Plant samples were collected to detect biomass and N concentrations, and divided into root and aboveground tissues. The biomass was obtained by oven-drying the samples at 85 °C for 48 h and then weighed. Crop samples were ground and passed through a sieve (<0.25 mm) before total N analysis. The total N concentration was analyzed using the Kjeldahl digestion procedure (Bremner and Mulvaney 1982). The chlorophyll content in the leaves was measured by SPAD-502 using an in vivo chlorophyll meter (Japan) to determine the SPAD value.

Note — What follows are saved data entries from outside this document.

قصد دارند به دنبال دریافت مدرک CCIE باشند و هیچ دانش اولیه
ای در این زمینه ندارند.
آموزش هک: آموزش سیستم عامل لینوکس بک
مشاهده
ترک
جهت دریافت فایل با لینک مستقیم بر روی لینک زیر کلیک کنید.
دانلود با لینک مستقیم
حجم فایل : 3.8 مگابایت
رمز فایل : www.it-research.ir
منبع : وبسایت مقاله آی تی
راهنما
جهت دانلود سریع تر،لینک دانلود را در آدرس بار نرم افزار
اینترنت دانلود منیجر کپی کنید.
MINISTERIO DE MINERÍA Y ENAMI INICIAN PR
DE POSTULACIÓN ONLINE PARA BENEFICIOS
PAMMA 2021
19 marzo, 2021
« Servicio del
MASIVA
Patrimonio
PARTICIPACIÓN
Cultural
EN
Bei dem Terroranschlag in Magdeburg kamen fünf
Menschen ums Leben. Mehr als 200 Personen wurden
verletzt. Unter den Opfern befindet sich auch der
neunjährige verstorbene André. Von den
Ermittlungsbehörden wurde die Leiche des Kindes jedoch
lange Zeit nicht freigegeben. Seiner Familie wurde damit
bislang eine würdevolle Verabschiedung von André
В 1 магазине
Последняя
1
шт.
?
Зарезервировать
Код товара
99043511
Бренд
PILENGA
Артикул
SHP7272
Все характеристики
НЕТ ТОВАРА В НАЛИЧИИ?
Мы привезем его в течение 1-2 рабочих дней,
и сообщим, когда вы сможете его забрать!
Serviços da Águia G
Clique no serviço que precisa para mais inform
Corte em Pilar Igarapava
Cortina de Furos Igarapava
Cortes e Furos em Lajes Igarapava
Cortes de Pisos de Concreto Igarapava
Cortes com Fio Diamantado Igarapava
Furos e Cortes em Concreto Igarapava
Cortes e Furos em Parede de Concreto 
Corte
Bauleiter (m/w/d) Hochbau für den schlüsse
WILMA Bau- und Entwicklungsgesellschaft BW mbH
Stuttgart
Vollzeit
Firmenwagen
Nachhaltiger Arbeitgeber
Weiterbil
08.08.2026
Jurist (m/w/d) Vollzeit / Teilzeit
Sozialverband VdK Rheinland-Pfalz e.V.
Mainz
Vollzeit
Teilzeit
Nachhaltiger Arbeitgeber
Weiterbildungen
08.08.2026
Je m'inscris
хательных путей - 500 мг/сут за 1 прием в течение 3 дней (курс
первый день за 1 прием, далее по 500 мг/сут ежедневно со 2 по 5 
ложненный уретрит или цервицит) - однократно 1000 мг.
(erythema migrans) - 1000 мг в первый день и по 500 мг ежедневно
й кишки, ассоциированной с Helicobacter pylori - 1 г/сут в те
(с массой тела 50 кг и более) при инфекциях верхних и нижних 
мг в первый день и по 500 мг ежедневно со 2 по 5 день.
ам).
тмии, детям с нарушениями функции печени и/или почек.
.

NUE and its components (NUpE and NUtE) were calculated as follows: NUpE = total plant N/soil N (pre-N soil N plus fertilizer N); NUtE = dry matter weight/total plant N; NUE = (NUpE) * (NUtE) (Moll et al. 1982). NUE defined in this manner represents dry matter weight divided by a constant.

The coefficient of variation (CV) was calculated as follows:
$$ \mathrm{CV}=\mathrm{SD}/\mathrm{Mean}\times 100\% $$

where SD is the standard deviation of a given agronomic trait value, and the mean is the average value; the coefficient represents the extent of variation in the agronomic trait among the 100 genotypes.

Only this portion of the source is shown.